Hi weener and everyone , I don't have any good info for you . Just wanted to stop in and say HI . I hope you are doing well . I have not heard from Dixie bell in a while have you ? Well my thoughts and prayers are with you all . God Bless and Take care . Pat


----------



## Guest (Nov 1, 2000)

Hey, Weener, I'm still around. Just busy with work and the kids. I am finding that I don't have as much time or energy to come to the computer. My job is going great but I am pretty tired and lounge on the couch in the evening.About the sinuses.....Me and my kids all use nasal saline spray morning and night. It has really helped. Our passages are so swollen from allergies so the saline spray really helps with that. Hope yours are better.Hope everyone is doing okay. Talk at ya later. Lynne


----------



## Feisty (Aug 14, 2000)

Weener, If you are allergic to the molds out there----then that would perhaps explain the sinus problem right now. I don't know about you up in Canada, but here is Wisconsin, the last several weeks have been rough on allergy sufferers due to the extrememly high mold counts. It's the highest in 10 years!!! I've had more runny nose and sinus pressure and headache with lots of facial soreness. Called my allergist yesterday and he told me to continue using the Claritin every morning, and besides using the Rhinicort Aqua Nasal Spray at bedtime, use it every morning as well. Also wants me to try taking Sudafed (30mg.) tablet at night to help with the stuffiness. I've been waking up in the middle of the night, all stuffed up. And my nose runs all the time. Not as profusely as when you have a cold, but have to have a kleenex on me all the time. Your headaches could also be hormonal. I know you mentioned the "sweats" and hot flashes. Believe me, hormonal imbalance can give you headaches big time. My headaches are a combination of hormonal, allergy, and Fibro. The constant stiff, burning shoulders and neck are big culprits. Hope you get some relief soon.Karen


----------



## Guest (Nov 2, 2000)

Hi Weener & Everyone,I am still around but have been very busy and sore. using the computer alot has caused some extra pain so I am laying off it a little. These cold spells are making my FM miserable, alot of back pain and chest pain.How are you Weener..Is there a chat night at all on this board? We should try to get another one started.
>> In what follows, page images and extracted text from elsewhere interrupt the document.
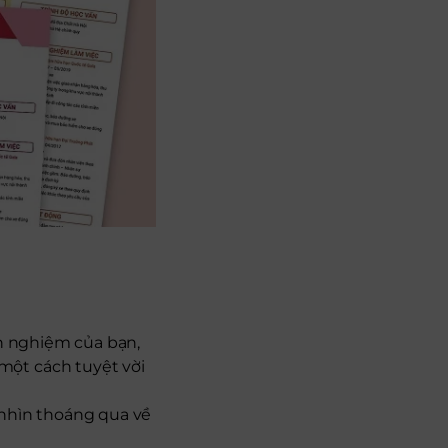
h nghiệm của bạn,
một cách tuyệt vời
 nhìn thoáng qua về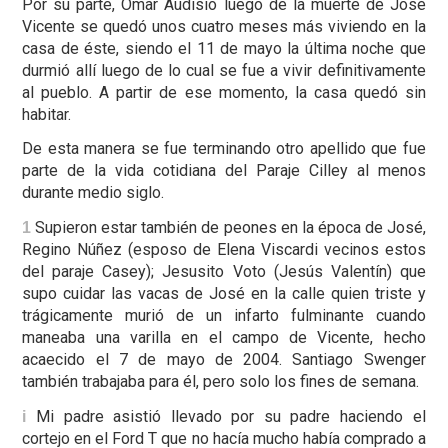
Por su parte, Omar Audisio luego de la muerte de José
Vicente se quedó unos cuatro meses más viviendo en la
casa de éste, siendo el 11 de mayo la última noche que
durmió allí luego de lo cual se fue a vivir definitivamente
al pueblo. A partir de ese momento, la casa quedó sin
habitar.
De esta manera se fue terminando otro apellido que fue
parte de la vida cotidiana del Paraje Cilley al menos
durante medio siglo.
Supieron estar también de peones en la época de José,
1
Regino Núñez (esposo de Elena Viscardi vecinos estos
del paraje Casey); Jesusito Voto (Jesús Valentín) que
supo cuidar las vacas de José en la calle quien triste y
trágicamente murió de un infarto fulminante cuando
maneaba una varilla en el campo de Vicente, hecho
acaecido el 7 de mayo de 2004. Santiago Swenger
también trabajaba para él, pero solo los fines de semana.
Mi padre asistió llevado por su padre haciendo el
i
cortejo en el Ford T que no hacía mucho había comprado a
Let me knowTake Care,Sea


----------



## NickT (Oct 3, 2000)

Hi weener dude!(apologies to you and Norm McDonald)Am new alias. 2nd the Vitamin C post. I take 2 grams a day. Works wonders. Provides liver and adrenal support, helps lower blood pressure, drys out leaky things (including my butt, so me shorts are clean as a whistle), enhances anti-depressant.Can't say enough good things 'bout it.HTH - NickT


----------



## Debbielee (Jun 14, 2000)

amen to that Nik.What is 2 grams in miligrams?Debbie


----------



## squrts (Aug 14, 2000)

hullo weener,sinuses bug me some,but no ideas.i was just wondering if tiger balm is that stuff,like utter balm,cause i dont think id like trying to milk a tiger.hope you find some relief.denny


----------



## weener (Aug 15, 2000)

Hi Squrts:Glad to hear from you. LOL about the tiger balm. No it's not the same. I remember seeing the udder balm at the feed store. And there is no way I would ever get near a tiger unless the tranquilized it first.


----------



## squrts (Aug 14, 2000)

oh,sure,everyone posts under this"sinus"just because i posted under the other"sinus"lol.i know lol now,so proud.denny


----------



## weener (Aug 15, 2000)

Hi Everyone:Thanks to everyone who replied. I'm happy to hear from all of you. I've used the saline spray before and it did help. I ran out and forgot to pick up another bottle. I'm going out first thing tomorrow to get another one.Sea, as far as the chatnite goes, I haven't been on for the past 2 weeks. It use to be on Mondays around 9:30 p.m. Maybe we should open it up for discussion. What do you all think? Once again, thanks for the advice and hellos.


----------



## Guest (Nov 2, 2000)

This will save you the price of a bottle of saline spray. My doctor recommended this to me some time ago and it does help. I found this on a website. The URL is listed below. However, I don't use the bulb syringe but rather mix the salt and warm water, pour a little of it into my cupped hand and snuff it up my nose. It'll end up mostly in your throat and you just spit it out. I do this several times. Loosens up a lot of "gunk"! And you'll probably have to blow your nose several times afterwards.Lynda"Are nasal sprays helpful? Saline nasal sprays help moisten dry nasal membranes and help make the mucus wetter and easier to remove. Wetting agents, such as propylene and polyethylene glycol, may also be helpful. Saline nasal rinses can also be helpful. The saline rinse can be prepared at home by mixing 1/4 teaspoon of table salt with 7 ounces of warm water. Use a bulb syringe to squirt the liquid into your nostrils and rinse the sinuses." http://www.familydoctor.org/handouts/098.html


----------



## NickT (Oct 3, 2000)

"What is 2 grams in miligrams?Debbie"My math maybe off here, but I think it's 2,000mg.OR IOW - 2 gel caps of 1,000mg each.I use a pure ascorbic acid version of Vitamin C from Thorne Research. A powder encased in a gelatin cap. It doesn't have rose hips or elephant lips in it.I feel it is definately making a positive contribution to my health.-NickT


----------



## Guest (Nov 6, 2000)

Hi Weener!I did go to AZ for a week, then have been recouping. Having another PJ day today  It was nice to have the vacation, it was too short though. My sisters and I would like to do that again next year. Sorry about the sinuses. Must be a killer year for that. Seems every other person has been having trouble this year. I finally got some relief with Drixoral. Tried the Claritan and just "flew". The saltwater in the cupped hand is a good thing, I do that too! DeeDee


----------



## te34resa (Sep 29, 2000)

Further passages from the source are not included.